RTK Rewrite

Security checks across malware telemetry and agentic risk

Overview

This plugin appears to do what it says, but it can automatically change shell commands before they run and can optionally store command text in local logs.

Install only if you intentionally want RTK to rewrite OpenClaw exec commands automatically. Review the installed rtk tool and its rewrite rules, keep audit logging disabled unless needed, and avoid enabling verbose or audit logging around commands that may contain tokens, credentials, private paths, or proprietary operational details.

SkillSpector

By NVIDIA
Vulnerability Patterns
  • Data ExfiltrationExternal Transmission, Env Variable Harvesting, File System Enumeration
  • Behavioral ASTexec() Call, eval() Call, Dynamic Import
  • Prompt InjectionInstruction Override, Hidden Instructions, Exfiltration Commands
  • Privilege EscalationExcessive Permissions, Sudo/Root Execution, Credential Access
  • Supply ChainUnpinned Dependencies, External Script Fetching, Obfuscated Code
Findings (3)

Missing User Warnings

Medium
Confidence
89% confidence
Finding
The README explicitly describes transparent interception of `exec` tool calls and execution of rewritten shell commands, but it does not clearly warn users that commands may be modified before execution.

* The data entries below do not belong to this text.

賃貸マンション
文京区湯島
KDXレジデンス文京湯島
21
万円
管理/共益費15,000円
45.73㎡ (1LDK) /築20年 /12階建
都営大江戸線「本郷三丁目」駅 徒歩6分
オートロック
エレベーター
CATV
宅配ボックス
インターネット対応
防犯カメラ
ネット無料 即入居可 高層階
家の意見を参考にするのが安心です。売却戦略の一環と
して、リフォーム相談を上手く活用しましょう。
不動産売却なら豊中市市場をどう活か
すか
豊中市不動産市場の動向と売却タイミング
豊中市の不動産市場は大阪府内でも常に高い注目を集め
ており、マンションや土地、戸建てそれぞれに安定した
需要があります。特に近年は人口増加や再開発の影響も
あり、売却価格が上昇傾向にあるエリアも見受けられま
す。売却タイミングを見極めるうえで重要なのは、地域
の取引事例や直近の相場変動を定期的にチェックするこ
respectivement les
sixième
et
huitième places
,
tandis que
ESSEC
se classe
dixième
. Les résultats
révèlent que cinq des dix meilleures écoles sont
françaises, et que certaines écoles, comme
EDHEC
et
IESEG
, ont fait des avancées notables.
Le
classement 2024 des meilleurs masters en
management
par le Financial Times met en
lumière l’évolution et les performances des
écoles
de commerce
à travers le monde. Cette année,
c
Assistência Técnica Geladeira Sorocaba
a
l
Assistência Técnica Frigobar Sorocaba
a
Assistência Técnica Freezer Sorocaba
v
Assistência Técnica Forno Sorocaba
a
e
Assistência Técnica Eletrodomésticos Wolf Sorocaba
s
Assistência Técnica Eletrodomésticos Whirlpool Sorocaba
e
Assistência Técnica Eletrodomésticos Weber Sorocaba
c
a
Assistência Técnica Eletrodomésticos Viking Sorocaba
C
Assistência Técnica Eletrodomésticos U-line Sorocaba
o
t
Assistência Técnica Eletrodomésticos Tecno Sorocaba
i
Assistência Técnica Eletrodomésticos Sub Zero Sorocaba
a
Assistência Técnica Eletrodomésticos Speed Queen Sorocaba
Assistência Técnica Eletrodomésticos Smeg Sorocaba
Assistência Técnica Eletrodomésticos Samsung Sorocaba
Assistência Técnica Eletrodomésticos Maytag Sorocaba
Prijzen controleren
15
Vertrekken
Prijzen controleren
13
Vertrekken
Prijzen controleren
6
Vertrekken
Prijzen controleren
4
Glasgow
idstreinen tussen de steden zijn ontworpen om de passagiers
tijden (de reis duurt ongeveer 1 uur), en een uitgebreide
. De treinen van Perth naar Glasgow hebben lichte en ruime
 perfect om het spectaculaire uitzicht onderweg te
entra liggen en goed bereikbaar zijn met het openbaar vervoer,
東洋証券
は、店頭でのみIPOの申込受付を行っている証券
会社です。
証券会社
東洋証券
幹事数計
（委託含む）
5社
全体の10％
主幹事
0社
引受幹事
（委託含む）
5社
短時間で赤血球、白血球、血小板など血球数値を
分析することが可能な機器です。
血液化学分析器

In an agent setting, silent command transformation changes the trust boundary: users may believe one command is being run while another is actually executed, which can lead to unexpected side effects or abuse if the rewrite engine is compromised or misconfigured.

Missing User Warnings

Medium
Confidence
93% confidence
Finding
The skill explicitly supports writing audit logs of intercepted exec command rewrites, which can persist sensitive command content, file paths, tokens, or operational context to disk. Even if intended for debugging or compliance, documenting this behavior without a clear warning about data persistence, storage location, and retention increases the risk of accidental exposure on shared systems or through later log collection.

Missing User Warnings

Medium
Confidence
93% confidence
Finding
When audit mode is enabled, the plugin writes both original and rewritten commands to disk, which can expose sensitive shell input such as credentials, tokens, internal paths, or proprietary commands. The audit path can also be influenced by configuration or environment, and the code creates directories and appends logs without any sanitization, redaction, permission hardening, or clear consent flow.

VirusTotal

65/65 vendors flagged this skill as clean.